BEGIN Records to use

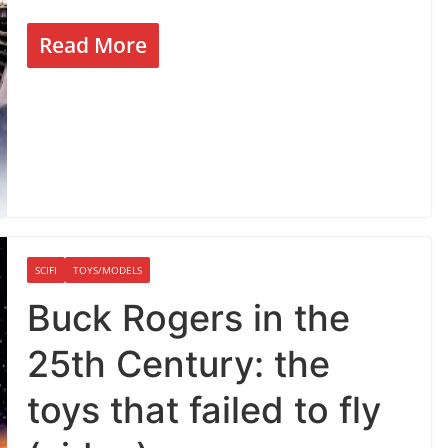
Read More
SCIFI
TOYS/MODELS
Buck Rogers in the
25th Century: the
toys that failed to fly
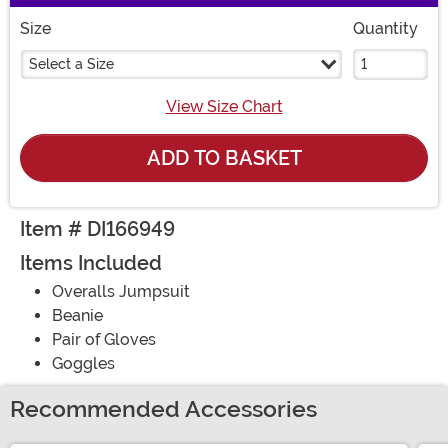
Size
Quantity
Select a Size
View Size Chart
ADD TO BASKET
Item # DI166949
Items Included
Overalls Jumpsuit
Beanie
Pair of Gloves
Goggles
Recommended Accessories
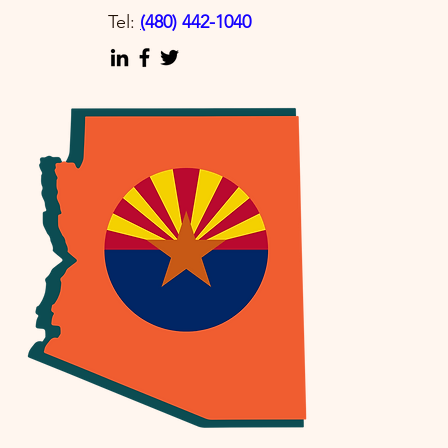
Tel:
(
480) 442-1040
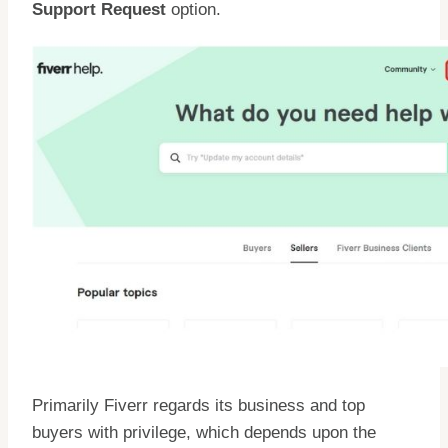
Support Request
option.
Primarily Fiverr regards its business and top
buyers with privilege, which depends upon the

END Records to use
BEGIN Records to use

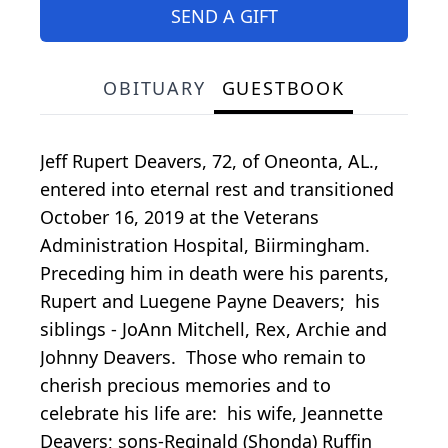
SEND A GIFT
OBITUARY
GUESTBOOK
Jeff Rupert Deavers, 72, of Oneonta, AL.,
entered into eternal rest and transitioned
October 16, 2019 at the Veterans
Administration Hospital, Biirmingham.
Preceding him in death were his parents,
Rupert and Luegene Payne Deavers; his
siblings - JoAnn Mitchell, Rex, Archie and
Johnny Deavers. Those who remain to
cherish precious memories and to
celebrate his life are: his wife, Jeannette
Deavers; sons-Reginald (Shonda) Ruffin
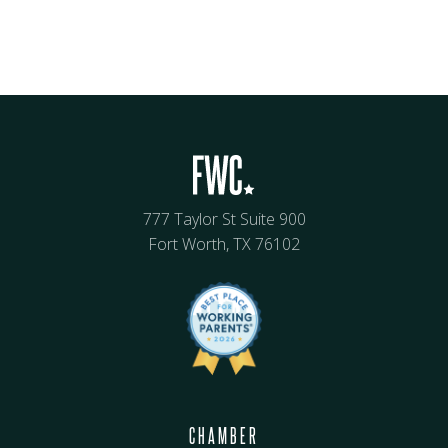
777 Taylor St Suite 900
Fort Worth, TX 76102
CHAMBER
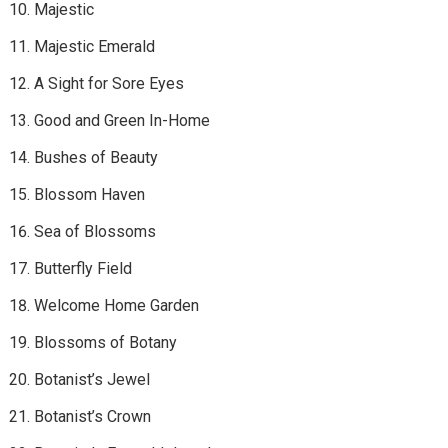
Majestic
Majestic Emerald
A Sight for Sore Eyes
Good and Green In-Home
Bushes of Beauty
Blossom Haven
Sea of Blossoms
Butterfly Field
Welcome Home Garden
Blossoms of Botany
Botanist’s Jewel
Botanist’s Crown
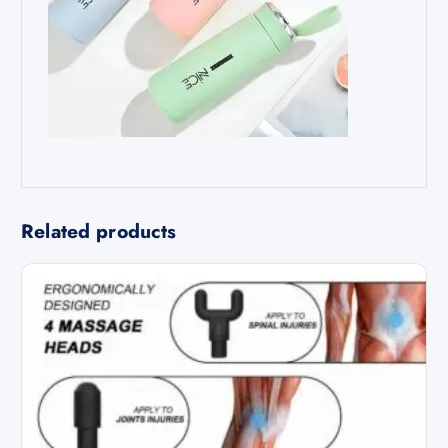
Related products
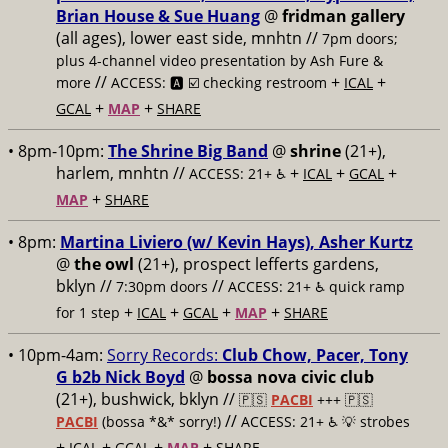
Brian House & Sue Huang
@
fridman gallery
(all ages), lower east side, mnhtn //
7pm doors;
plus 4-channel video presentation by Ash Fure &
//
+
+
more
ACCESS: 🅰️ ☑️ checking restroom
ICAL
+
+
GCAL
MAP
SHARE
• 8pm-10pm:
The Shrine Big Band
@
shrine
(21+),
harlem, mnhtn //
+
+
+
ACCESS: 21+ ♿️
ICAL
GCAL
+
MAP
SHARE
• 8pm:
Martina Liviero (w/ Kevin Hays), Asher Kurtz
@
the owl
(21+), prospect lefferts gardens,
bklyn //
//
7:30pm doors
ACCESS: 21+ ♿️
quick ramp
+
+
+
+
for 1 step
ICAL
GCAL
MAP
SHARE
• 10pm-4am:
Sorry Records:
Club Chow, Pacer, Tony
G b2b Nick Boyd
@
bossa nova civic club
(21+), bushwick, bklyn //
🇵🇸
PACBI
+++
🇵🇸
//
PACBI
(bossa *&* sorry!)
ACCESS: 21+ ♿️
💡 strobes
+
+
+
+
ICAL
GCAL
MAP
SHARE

END Records to use
BEGIN Records to use

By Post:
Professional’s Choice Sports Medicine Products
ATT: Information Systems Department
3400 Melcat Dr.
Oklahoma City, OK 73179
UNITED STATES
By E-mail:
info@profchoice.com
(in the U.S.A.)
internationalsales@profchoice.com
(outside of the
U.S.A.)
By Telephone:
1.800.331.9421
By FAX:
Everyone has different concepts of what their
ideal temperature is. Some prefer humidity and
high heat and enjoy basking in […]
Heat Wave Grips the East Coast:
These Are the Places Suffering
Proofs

END Records to use

§ **The problem**: How many lines of the entries above include the word "Deavers"? Answer with the number only.

§ **Expected answer**: 4